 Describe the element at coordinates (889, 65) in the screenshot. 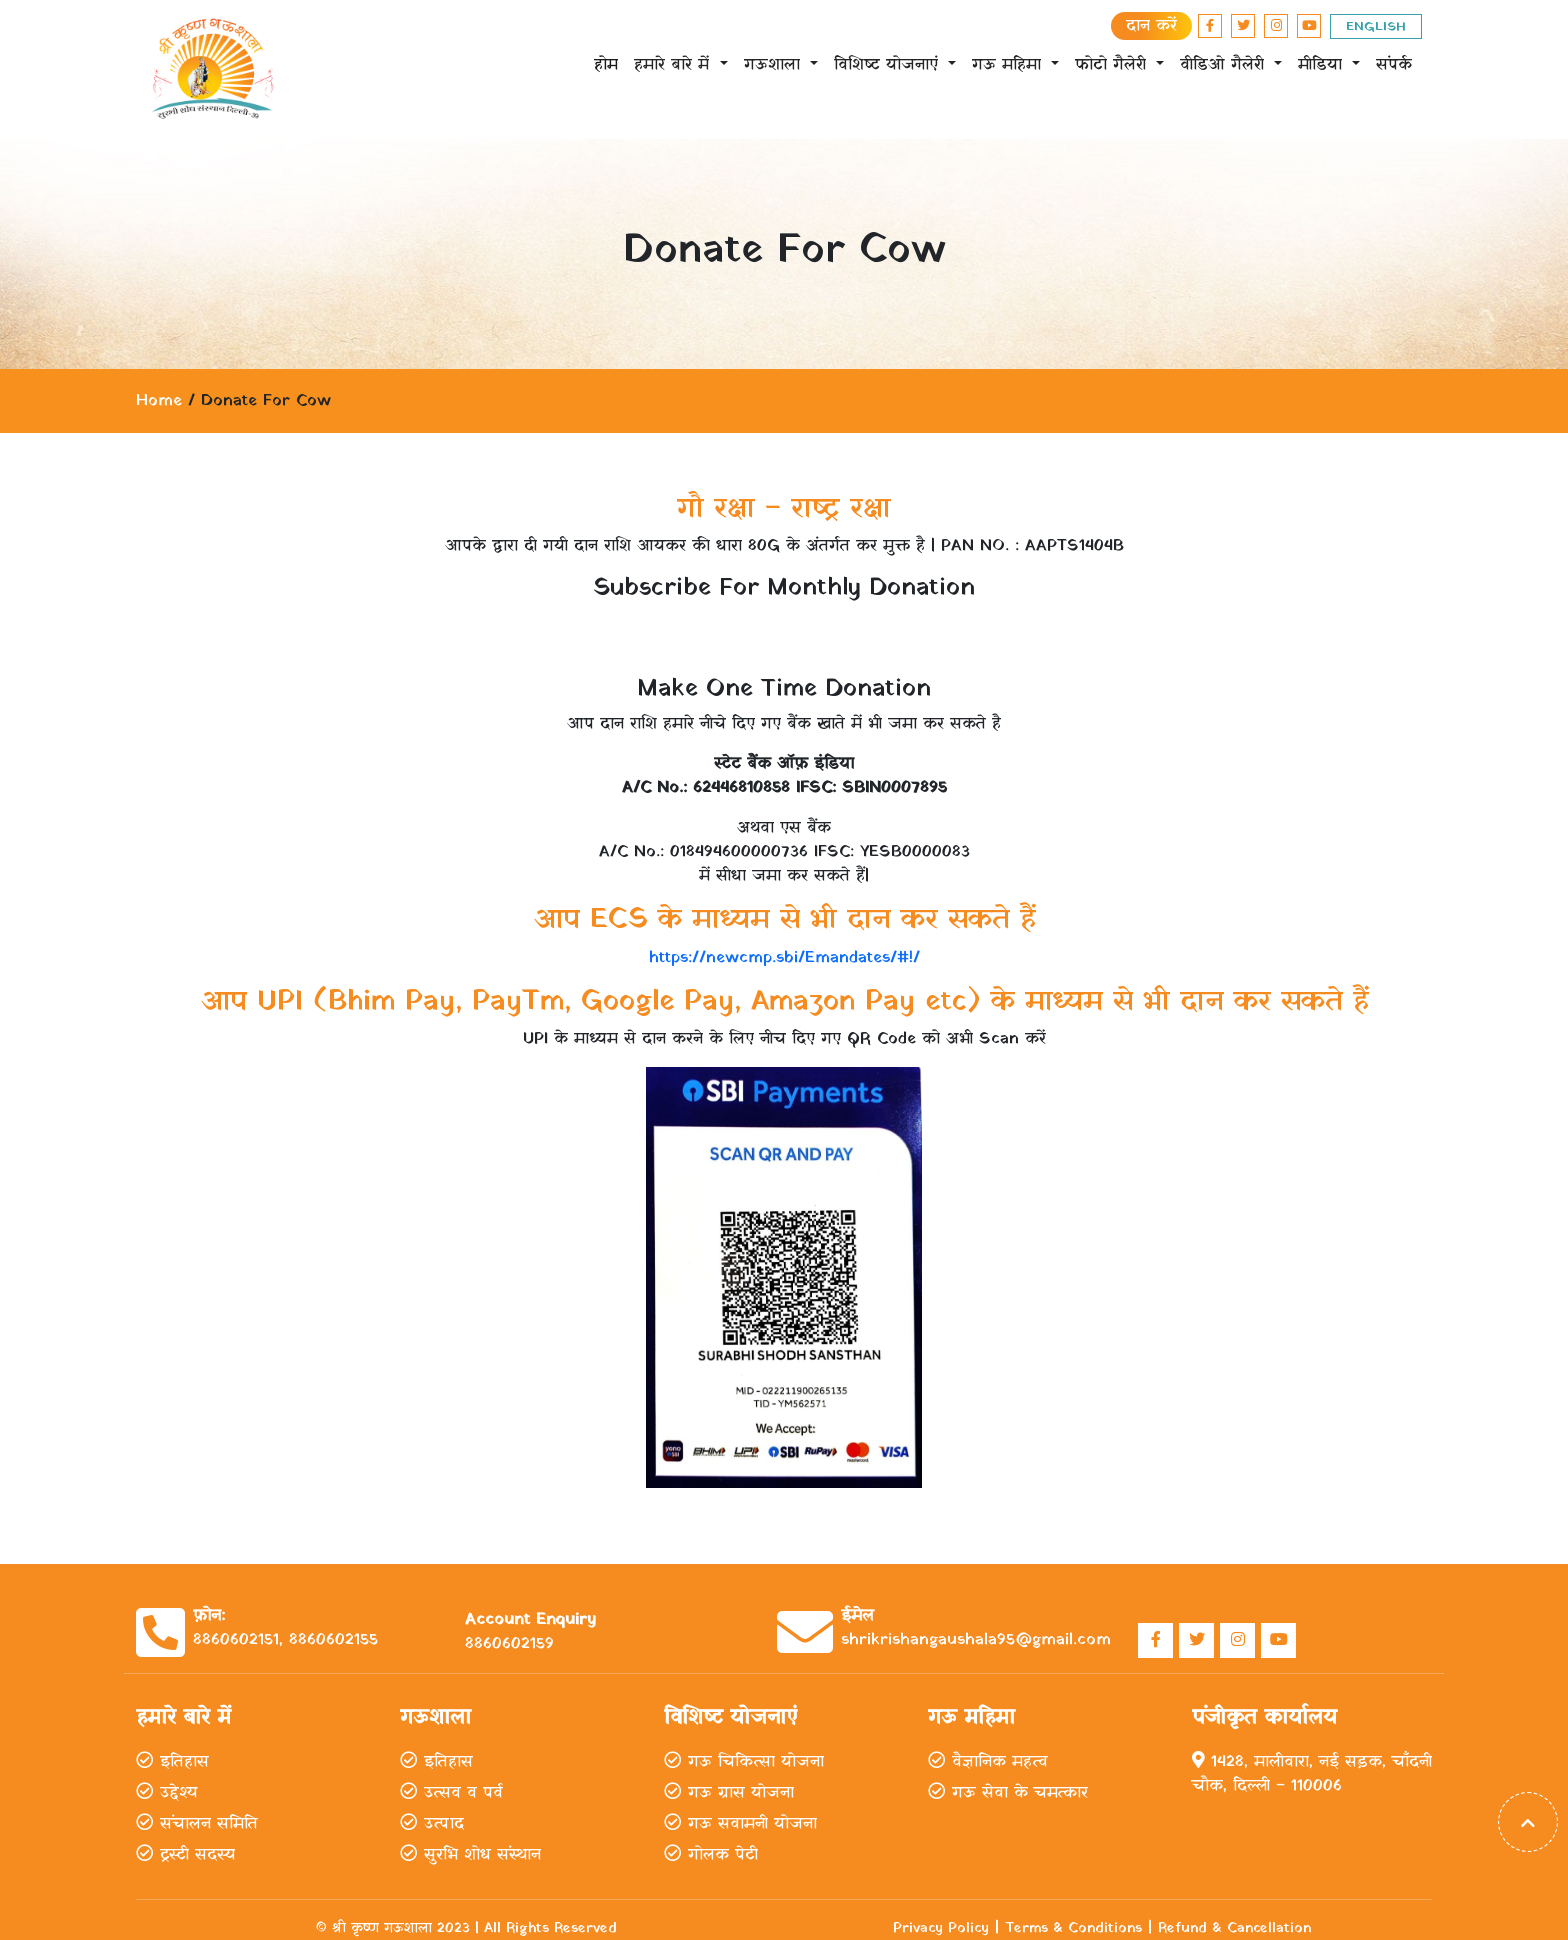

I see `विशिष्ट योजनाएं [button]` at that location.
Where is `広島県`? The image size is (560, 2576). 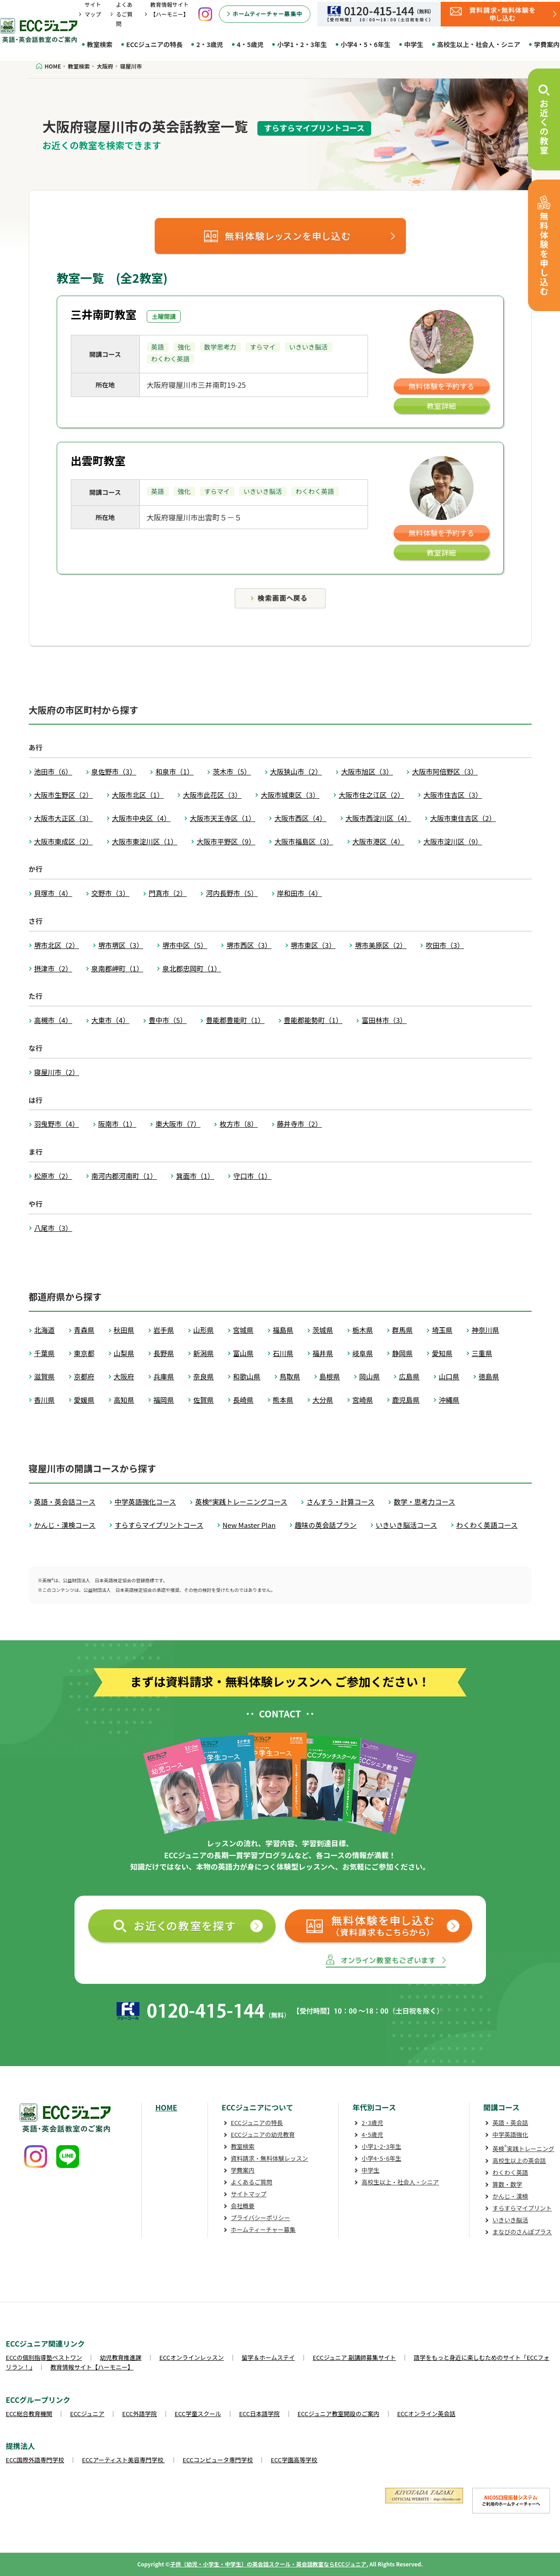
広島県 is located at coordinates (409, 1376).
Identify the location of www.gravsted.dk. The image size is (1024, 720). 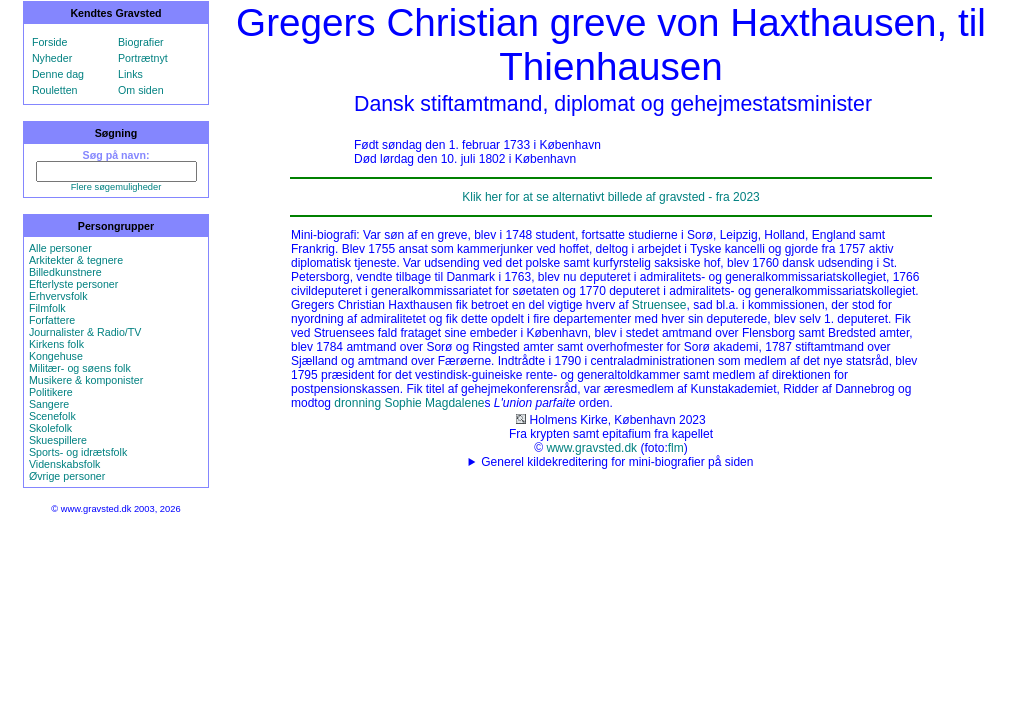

◇ ◇ ◇

Aim of the task. The entries above are to be copied exactly, with every picture left out.

Written solution.
 Describe the element at coordinates (889, 65) in the screenshot. 

I see `विशिष्ट योजनाएं [button]` at that location.
Where is `広島県`? The image size is (560, 2576). 
広島県 is located at coordinates (409, 1376).
Identify the location of www.gravsted.dk. The image size is (1024, 720). 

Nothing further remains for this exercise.